Una stazione appaltante su due non controlla la corretta esecuzione del contratto. E quei pochi che decidono di valutare la performance di costruttori e fornitori lo fanno basandosi più che altro su strumenti di tipo procedurale, senza entrare più di tanto nel merito. Il risultato è che nessuno traccia e tiene memoria del comportamento tenuto a valle della gara da parte delle imprese . Disperdendo informazioni che invece tornerebbero utilissime in caso di nuovi acquisti o gare per l'aggiudicazione di un cantiere.

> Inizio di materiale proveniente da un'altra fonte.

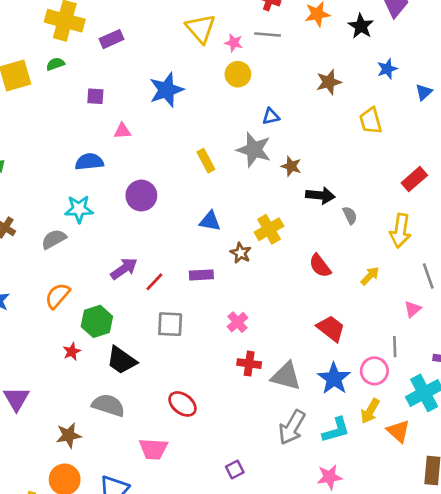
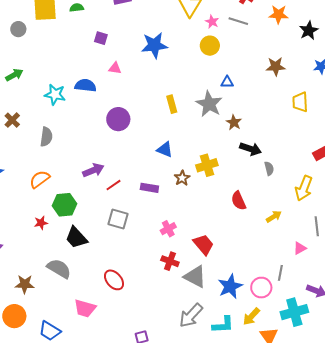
cyan star: (79, 209) -> (55, 95), moved
gray semicircle: (54, 239) -> (46, 137), turned 114
red trapezoid: (331, 328) -> (203, 244), moved

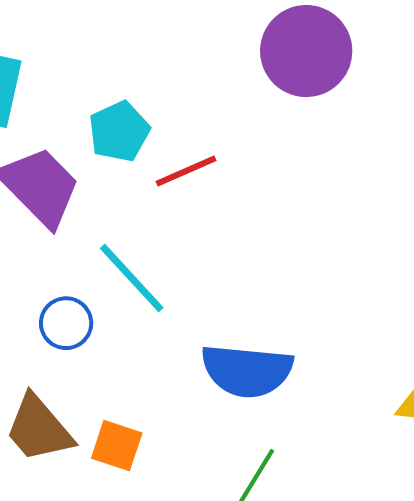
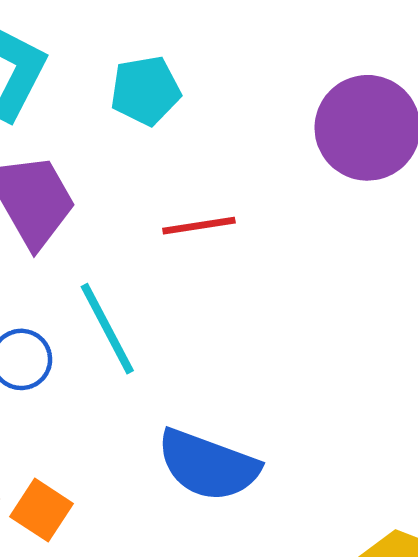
cyan pentagon: (119, 131) -> (145, 91), moved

A fotografare il comportamento delle amministrazioni è uno studio curato dalla fondazione Promo Pa, in collaborazione con Bravosolution. La ricerca è stata effettuata interrogando un campione di 250 stazioni appaltanti. Sullo sfondo la norma della delega appalti, all'ultimo giro di boa al Senato, che introduce il rating di reputazione delle imprese nella riforma del codice da varare entro la prima metà del 2016.

La ricerca
Si parte da un dato. Nel campo dei lavori pubblici quasi un ente su tre (il 27,3%) ha dovuto gestire un contenzioso scaturito da inadempimenti in corso di esecuzione dell'appalto. Nella maggiorparte dei casi il conflitto tra amministrazione e impresa ha riguardato il rispetto dei tempi di consegna o la realizzazione di opere (o fornitura di prodotti e servizi) non conformi al contratto.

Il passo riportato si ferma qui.